(About this exercise)
Filter by the string "della": return the lines of the material that contain it.

(The input)
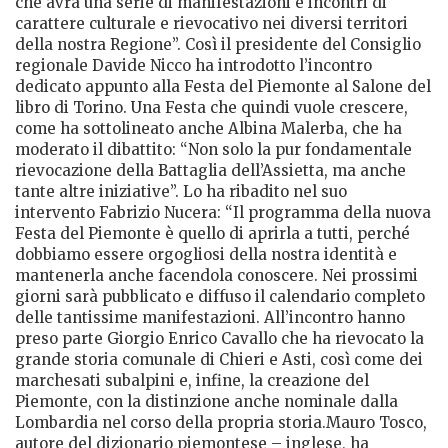
che avrà una serie di manifestazioni e incontri di
carattere culturale e rievocativo nei diversi territori
della nostra Regione”. Così il presidente del Consiglio
regionale Davide Nicco ha introdotto l’incontro
dedicato appunto alla Festa del Piemonte al Salone del
libro di Torino. Una Festa che quindi vuole crescere,
come ha sottolineato anche Albina Malerba, che ha
moderato il dibattito: “Non solo la pur fondamentale
rievocazione della Battaglia dell’Assietta, ma anche
tante altre iniziative”. Lo ha ribadito nel suo
intervento Fabrizio Nucera: “Il programma della nuova
Festa del Piemonte è quello di aprirla a tutti, perché
dobbiamo essere orgogliosi della nostra identità e
mantenerla anche facendola conoscere. Nei prossimi
giorni sarà pubblicato e diffuso il calendario completo
delle tantissime manifestazioni. All’incontro hanno
preso parte Giorgio Enrico Cavallo che ha rievocato la
grande storia comunale di Chieri e Asti, così come dei
marchesati subalpini e, infine, la creazione del
Piemonte, con la distinzione anche nominale dalla
Lombardia nel corso della propria storia.Mauro Tosco,
autore del dizionario piemontese – inglese, ha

(Written answer)
della nostra Regione”. Così il presidente del Consiglio
rievocazione della Battaglia dell’Assietta, ma anche
intervento Fabrizio Nucera: “Il programma della nuova
dobbiamo essere orgogliosi della nostra identità e
Lombardia nel corso della propria storia.Mauro Tosco,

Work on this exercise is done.